### INPUT DATA
--------------------------------------------------

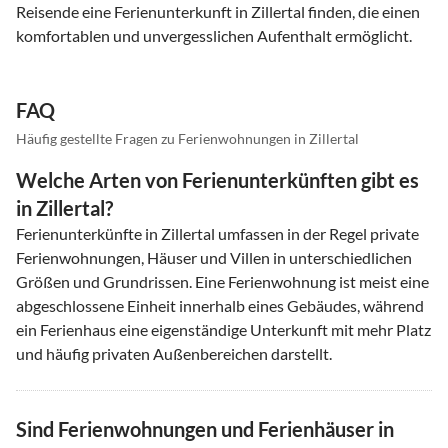
Reisende eine Ferienunterkunft in Zillertal finden, die einen
komfortablen und unvergesslichen Aufenthalt ermöglicht.
FAQ
Häufig gestellte Fragen zu Ferienwohnungen in Zillertal
Welche Arten von Ferienunterkünften gibt es
in Zillertal?
Ferienunterkünfte in Zillertal umfassen in der Regel private
Ferienwohnungen, Häuser und Villen in unterschiedlichen
Größen und Grundrissen. Eine Ferienwohnung ist meist eine
abgeschlossene Einheit innerhalb eines Gebäudes, während
ein Ferienhaus eine eigenständige Unterkunft mit mehr Platz
und häufig privaten Außenbereichen darstellt.
Sind Ferienwohnungen und Ferienhäuser in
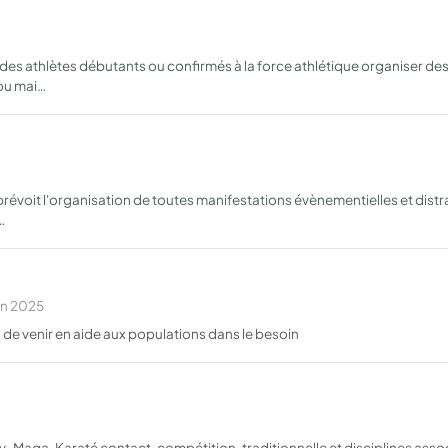
es athlètes débutants ou confirmés à la force athlétique organiser des
 ou mai…
n prévoit l'organisation de toutes manifestations évènementielles et di
…
en 2025
n de venir en aide aux populations dans le besoin
Maga, Karaté contact, compétition, traditionnelle et disciplines asso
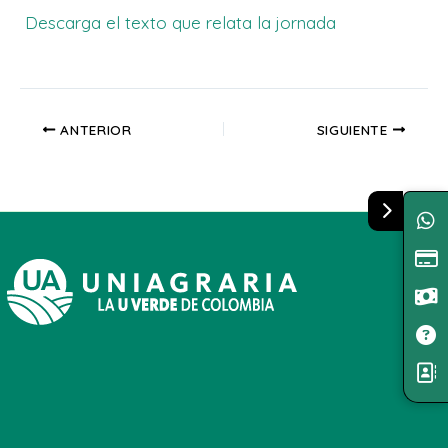
Descarga el texto que relata la jornada
ANTERIOR
SIGUIENTE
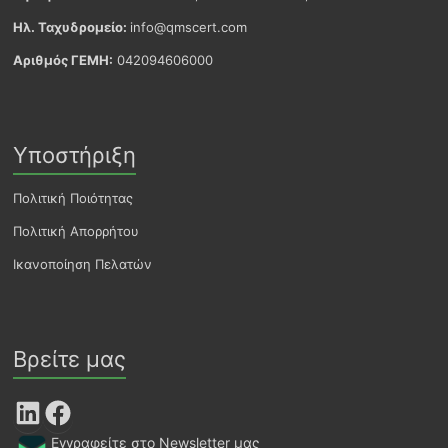
Ηλ. Ταχυδρομείο:
info@qmscert.com
Αριθμός ΓΕΜΗ:
042094606000
Υποστήριξη
Πολιτική Ποιότητας
Πολιτική Απορρήτου
Ικανοποίηση Πελατών
Βρείτε μας
LinkedIn
Facebook
Εγγραφείτε στο Newsletter μας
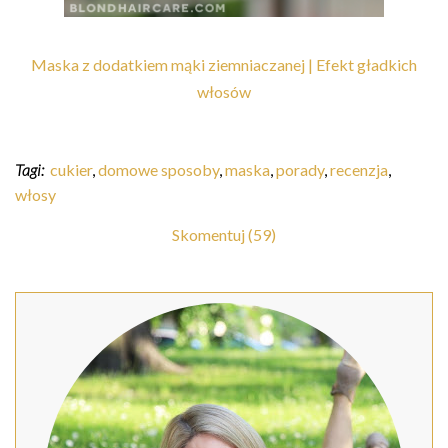
Maska z dodatkiem mąki ziemniaczanej | Efekt gładkich
włosów
Tagi:
cukier
,
domowe sposoby
,
maska
,
porady
,
recenzja
,
włosy
Skomentuj (59)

--------------------------------------------------

### WHAT IS NEEDED
Nothing but the lines from the line containing "Πολιτική Ποιότητας" through the last line of the records above is to be extracted, exactly and with no pictures.

### SOLUTION FOR THIS PROBLEM
Πολιτική Ποιότητας
Πολιτική Απορρήτου
Ικανοποίηση Πελατών
Βρείτε μας
LinkedIn
Facebook
Εγγραφείτε στο Newsletter μας
Maska z dodatkiem mąki ziemniaczanej | Efekt gładkich
włosów
Tagi:
cukier
,
domowe sposoby
,
maska
,
porady
,
recenzja
,
włosy
Skomentuj (59)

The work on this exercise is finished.